• _PROBLEM STATEMENT_: When you reach the line with "Giá gạo Thái Lan dự báo tiếp tục tăng" in the data below, begin printing lines exactly, and stop once the line with "Nhu cầu gạo Việt Nam giảm vì giá gạo xuất" has been printed.

Records drawn from a dataset
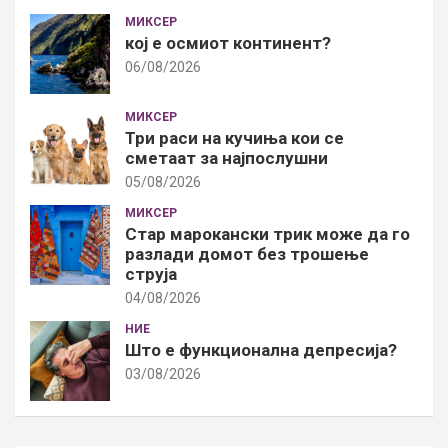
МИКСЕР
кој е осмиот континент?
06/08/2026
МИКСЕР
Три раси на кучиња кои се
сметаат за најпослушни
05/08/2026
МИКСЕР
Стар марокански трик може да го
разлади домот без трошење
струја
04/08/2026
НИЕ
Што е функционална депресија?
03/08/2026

==

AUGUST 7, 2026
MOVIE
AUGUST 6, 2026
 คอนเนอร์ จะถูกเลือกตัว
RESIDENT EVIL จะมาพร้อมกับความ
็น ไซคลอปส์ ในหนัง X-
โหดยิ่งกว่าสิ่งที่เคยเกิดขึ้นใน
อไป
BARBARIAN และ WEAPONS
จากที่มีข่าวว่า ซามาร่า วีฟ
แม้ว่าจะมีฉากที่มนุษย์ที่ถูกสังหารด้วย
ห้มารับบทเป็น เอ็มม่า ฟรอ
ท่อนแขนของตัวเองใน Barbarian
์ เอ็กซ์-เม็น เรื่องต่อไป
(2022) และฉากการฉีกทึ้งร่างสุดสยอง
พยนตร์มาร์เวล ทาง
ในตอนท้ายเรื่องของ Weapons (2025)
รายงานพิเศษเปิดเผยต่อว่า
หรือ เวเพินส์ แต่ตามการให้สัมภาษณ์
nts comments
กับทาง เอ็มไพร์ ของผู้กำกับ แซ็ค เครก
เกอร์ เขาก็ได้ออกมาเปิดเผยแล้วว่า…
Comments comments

--

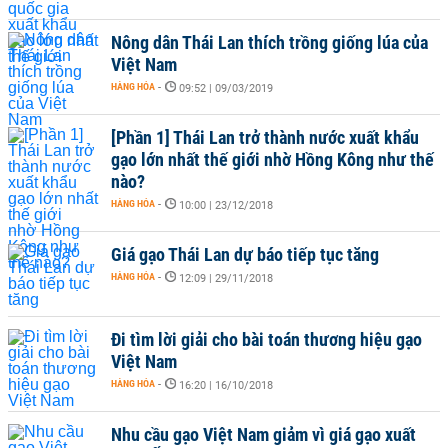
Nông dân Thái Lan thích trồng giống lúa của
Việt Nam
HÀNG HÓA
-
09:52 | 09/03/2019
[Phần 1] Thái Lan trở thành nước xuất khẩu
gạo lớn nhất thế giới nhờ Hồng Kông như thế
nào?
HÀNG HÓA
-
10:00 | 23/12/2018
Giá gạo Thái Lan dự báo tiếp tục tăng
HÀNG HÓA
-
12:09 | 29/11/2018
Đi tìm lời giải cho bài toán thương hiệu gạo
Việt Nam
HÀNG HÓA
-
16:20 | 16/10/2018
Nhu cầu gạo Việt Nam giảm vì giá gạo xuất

• _TASK OUTPUT_:
Giá gạo Thái Lan dự báo tiếp tục tăng
HÀNG HÓA
-
12:09 | 29/11/2018
Đi tìm lời giải cho bài toán thương hiệu gạo
Việt Nam
HÀNG HÓA
-
16:20 | 16/10/2018
Nhu cầu gạo Việt Nam giảm vì giá gạo xuất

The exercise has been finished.